Ector County’s state district courts returned to live, in-person court proceedings this week after being forced to operate virtually for nearly one year due to COVID-19 and judges, attorneys and even bailiffs couldn’t be happier.
Jury selections for several cases were held last Friday so that trials could begin immediately, 244th District Judge James Rush said on Tuesday.
“It’s so good to be back in court again,” Rush said. “I’m so proud of our community for showing up for jury duty — we had a lot of juror’s turn out. We’re already in the middle of a case.”
Due to the COVID-imposed closedown, criminal trials had to be postponed, so there’s a long backlog of cases pending, Rush said.
“We were able to have hearings on Zoom, but not any criminal trials,” Rush said. “The U.S. Constitution guarantees that everyone has a right to a public trial.
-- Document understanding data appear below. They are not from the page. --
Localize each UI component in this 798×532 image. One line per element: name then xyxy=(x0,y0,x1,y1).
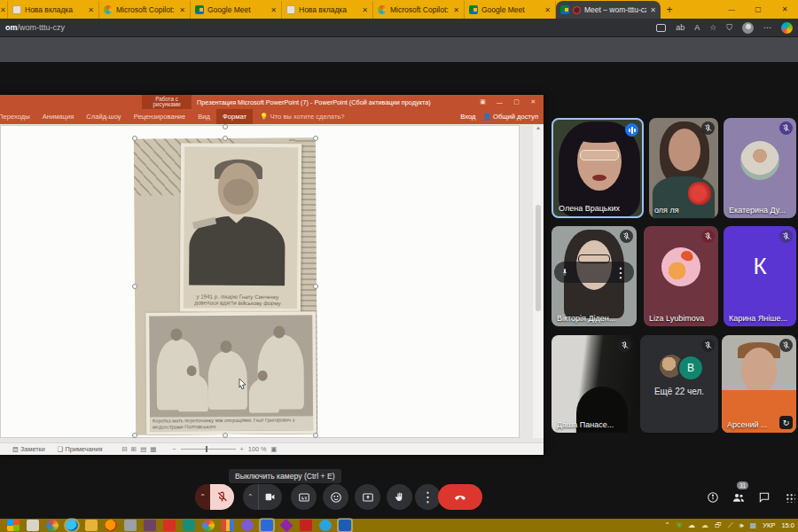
tab-close-icon[interactable]: ✕ xyxy=(544,6,551,14)
zoom-in-icon[interactable]: + xyxy=(240,445,244,453)
participant-tile-olia[interactable]: оля ля xyxy=(649,118,718,218)
tab-close-icon[interactable]: ✕ xyxy=(362,6,368,14)
ribbon-tab-review[interactable]: Рецензирование xyxy=(128,113,192,121)
taskbar-word-icon[interactable] xyxy=(339,520,351,531)
participant-tile-olena[interactable]: Олена Врацьких xyxy=(552,118,644,218)
selection-handle[interactable] xyxy=(313,136,318,141)
tray-cloud-icon[interactable]: ☁ xyxy=(688,521,695,529)
ribbon-tab-format[interactable]: Формат xyxy=(216,109,253,124)
tab-new-1[interactable]: Нова вкладка ✕ xyxy=(8,1,99,19)
share-button[interactable]: 👤 Общий доступ xyxy=(482,113,538,121)
collections-icon[interactable]: ⛉ xyxy=(726,23,732,33)
tab-new-2[interactable]: Нова вкладка ✕ xyxy=(282,1,373,19)
read-aloud-icon[interactable]: A xyxy=(694,23,700,32)
end-call-button[interactable] xyxy=(438,484,482,510)
participant-tile-viktoria[interactable]: ⋮ Вікторія Діден... xyxy=(552,226,637,326)
selection-handle[interactable] xyxy=(313,284,318,289)
taskbar-app-icon[interactable] xyxy=(300,520,312,531)
slide-canvas[interactable]: у 1941 р. лікарю Гнату Синченку довелося… xyxy=(0,125,520,438)
reactions-button[interactable] xyxy=(323,484,348,510)
taskbar-viber-icon[interactable] xyxy=(241,520,254,531)
participant-tile-liza[interactable]: Liza Lyubimova xyxy=(644,226,718,326)
overflow-tile[interactable]: В Ещё 22 чел. xyxy=(640,335,718,433)
selection-handle[interactable] xyxy=(132,284,137,289)
camera-options-chevron-icon[interactable]: ⌃ xyxy=(243,484,259,510)
ribbon-display-icon[interactable]: ▣ xyxy=(474,95,491,109)
restore-button[interactable]: ▢ xyxy=(745,0,771,19)
raise-hand-button[interactable] xyxy=(387,484,412,510)
clock[interactable]: 15:0 xyxy=(781,521,794,529)
taskbar-telegram-icon[interactable] xyxy=(319,520,332,531)
signin-button[interactable]: Вход xyxy=(460,113,475,121)
start-button[interactable] xyxy=(7,520,20,531)
tab-actions-icon[interactable] xyxy=(656,24,666,32)
tab-meet-active[interactable]: Meet – wom-tttu-czy ✕ xyxy=(556,1,661,19)
selection-handle[interactable] xyxy=(313,433,318,438)
taskbar-edge-icon[interactable] xyxy=(66,520,78,531)
ppt-close-button[interactable]: ✕ xyxy=(525,95,542,109)
translate-icon[interactable]: ab xyxy=(676,23,685,32)
participant-tile-ekaterina[interactable]: Екатерина Ду... xyxy=(724,118,796,218)
selection-handle[interactable] xyxy=(223,433,228,438)
taskbar-app-icon[interactable] xyxy=(27,520,39,531)
fit-slide-icon[interactable]: ▣ xyxy=(271,445,278,453)
tab-meet-1[interactable]: Google Meet ✕ xyxy=(191,1,282,19)
tab-close-icon[interactable]: ✕ xyxy=(650,6,656,14)
chat-icon[interactable] xyxy=(757,490,771,505)
view-switcher[interactable]: ⊟⊞▤▦ xyxy=(122,445,160,453)
close-button[interactable]: ✕ xyxy=(771,0,798,19)
participant-tile-arseniy[interactable]: ↻ Арсений ... xyxy=(722,335,796,433)
new-tab-button[interactable]: + xyxy=(661,1,678,19)
slide-scrollbar[interactable]: ▲ xyxy=(533,125,544,438)
mic-options-chevron-icon[interactable]: ⌃ xyxy=(195,484,210,510)
more-menu-icon[interactable]: ⋯ xyxy=(763,23,771,32)
tellme-box[interactable]: 💡 Что вы хотите сделать? xyxy=(260,113,345,121)
participant-tile-karina[interactable]: К Карина Яніше... xyxy=(724,226,796,326)
tray-shield-icon[interactable]: ⛨ xyxy=(677,521,682,530)
notes-button[interactable]: ▤ Заметки xyxy=(12,445,45,453)
more-options-button[interactable]: ⋮ xyxy=(415,484,441,510)
tab-copilot-1[interactable]: Microsoft Copilot: ваш по ✕ xyxy=(99,1,191,19)
minimize-button[interactable]: — xyxy=(718,0,745,19)
tab-close-icon[interactable]: ✕ xyxy=(453,6,459,14)
taskbar-app-icon[interactable] xyxy=(279,519,293,532)
taskbar-app-icon[interactable] xyxy=(222,520,234,531)
language-indicator[interactable]: УКР xyxy=(763,521,775,529)
scrollbar-thumb[interactable] xyxy=(536,205,541,311)
effects-icon[interactable]: ↻ xyxy=(779,416,793,429)
ribbon-tab-transitions[interactable]: Переходы xyxy=(0,113,36,121)
info-icon[interactable] xyxy=(706,490,720,505)
selection-handle[interactable] xyxy=(223,136,228,141)
tab-copilot-2[interactable]: Microsoft Copilot: ваш по ✕ xyxy=(373,1,465,19)
present-button[interactable] xyxy=(355,484,380,510)
captions-button[interactable] xyxy=(291,484,317,510)
taskbar-app-icon[interactable] xyxy=(124,520,137,531)
tray-app-icon[interactable]: ▦ xyxy=(750,521,757,529)
taskbar-explorer-icon[interactable] xyxy=(85,520,98,531)
ppt-contextual-tab[interactable]: Работа с рисунками xyxy=(142,95,192,109)
ribbon-tab-animations[interactable]: Анимация xyxy=(36,113,81,121)
profile-avatar[interactable] xyxy=(742,22,754,34)
tray-chat-icon[interactable]: 🗗 xyxy=(715,521,722,529)
ribbon-tab-view[interactable]: Вид xyxy=(192,113,216,121)
tab-close-icon[interactable]: ✕ xyxy=(270,6,277,14)
taskbar-app-icon[interactable] xyxy=(163,520,176,531)
selection-handle[interactable] xyxy=(132,433,137,438)
tray-onedrive-icon[interactable]: ☁ xyxy=(701,521,708,529)
taskbar-app-icon[interactable] xyxy=(144,520,156,531)
taskbar-app-icon[interactable] xyxy=(183,520,195,531)
selection-handle[interactable] xyxy=(132,136,137,141)
ppt-minimize-button[interactable]: — xyxy=(491,95,508,109)
zoom-level[interactable]: 100 % xyxy=(248,445,267,453)
tile-more-icon[interactable]: ⋮ xyxy=(614,264,628,281)
tray-volume-icon[interactable]: 🕪 xyxy=(739,521,744,530)
rotation-handle[interactable] xyxy=(223,124,228,129)
camera-button[interactable] xyxy=(259,484,282,510)
taskbar-app-icon[interactable] xyxy=(261,520,273,531)
address-bar[interactable]: om/wom-tttu-czy ab A ☆ ⛉ ⋯ xyxy=(0,19,798,37)
mic-muted-button[interactable] xyxy=(210,484,234,510)
participant-tile-dasha[interactable]: Даша Панасе... xyxy=(552,335,635,433)
tray-expand-icon[interactable]: ⌃ xyxy=(664,521,670,529)
comments-button[interactable]: ❑ Примечания xyxy=(58,445,103,453)
taskbar-app-icon[interactable] xyxy=(105,520,117,531)
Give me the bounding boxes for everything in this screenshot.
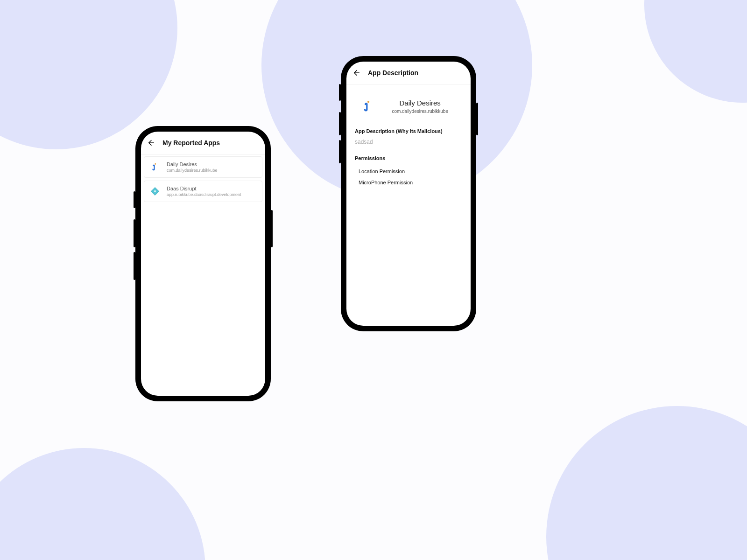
svg-point-5: [367, 101, 369, 103]
phone-side-button: [134, 219, 135, 247]
phone-side-button: [339, 84, 341, 101]
description-text: sadsad: [355, 139, 462, 145]
bg-circle: [546, 406, 747, 560]
screen-reported-apps: My Reported Apps Daily Desires com.daily…: [141, 132, 265, 396]
bg-circle: [0, 448, 205, 560]
svg-point-3: [154, 190, 156, 193]
app-header: App Description: [346, 62, 471, 84]
phone-side-button: [339, 140, 341, 163]
app-name: Daas Disrupt: [167, 186, 241, 191]
app-hero: Daily Desires com.dailydesires.rubikkube: [361, 98, 462, 114]
reported-app-row[interactable]: Daas Disrupt app.rubikkube.daasdisrupt.d…: [144, 181, 262, 202]
section-permissions-label: Permissions: [355, 155, 462, 161]
app-hero-text: Daily Desires com.dailydesires.rubikkube: [392, 99, 448, 114]
phone-side-button: [339, 112, 341, 135]
phone-side-button: [476, 103, 478, 135]
screen-app-description: App Description Daily Desires com.dailyd…: [346, 62, 471, 326]
back-arrow-icon[interactable]: [352, 68, 361, 77]
app-package: com.dailydesires.rubikkube: [392, 109, 448, 114]
app-name: Daily Desires: [167, 161, 218, 167]
phone-side-button: [271, 210, 273, 247]
reported-app-texts: Daas Disrupt app.rubikkube.daasdisrupt.d…: [167, 186, 241, 197]
app-header: My Reported Apps: [141, 132, 265, 154]
page-title: My Reported Apps: [162, 139, 220, 147]
app-name: Daily Desires: [392, 99, 448, 107]
section-description-label: App Description (Why Its Malicious): [355, 128, 462, 134]
phone-mockup-app-description: App Description Daily Desires com.dailyd…: [341, 56, 476, 331]
app-package: com.dailydesires.rubikkube: [167, 168, 218, 173]
app-detail-body: Daily Desires com.dailydesires.rubikkube…: [346, 84, 471, 197]
phone-side-button: [134, 191, 135, 208]
app-package: app.rubikkube.daasdisrupt.development: [167, 192, 241, 197]
back-arrow-icon[interactable]: [147, 138, 156, 147]
reported-app-texts: Daily Desires com.dailydesires.rubikkube: [167, 161, 218, 173]
app-d-icon: [361, 98, 374, 114]
svg-point-1: [155, 163, 156, 165]
app-d-icon: [150, 162, 160, 172]
permission-item: Location Permission: [355, 166, 462, 177]
reported-apps-list: Daily Desires com.dailydesires.rubikkube…: [141, 154, 265, 207]
reported-app-row[interactable]: Daily Desires com.dailydesires.rubikkube: [144, 156, 262, 178]
phone-mockup-reported-apps: My Reported Apps Daily Desires com.daily…: [135, 126, 271, 401]
permission-item: MicroPhone Permission: [355, 177, 462, 188]
phone-side-button: [134, 252, 135, 280]
bg-circle: [644, 0, 747, 103]
app-diamond-icon: [150, 186, 160, 196]
page-title: App Description: [368, 69, 418, 77]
We couldn’t do that on Zoom.”
“You need to have a jury present, along with witnesses.”
Odessa attorney Bobby Bland agrees. Even though hearings continued to be held via Zoom during the pandemic, that to had its challenges and limitations.
“You lose something when you have a hearing on Zoom online …,” said Bland. “You can’t interact the same way as you would if you were together in one room.”
The transition to Zoom took some patience on everyone’s part, said Bland, who recently retired as Ector County’s District Attorney.
“Just trying to figure out how to share screens to show documents would slow things down,” he said. “It changed how everything flowed.”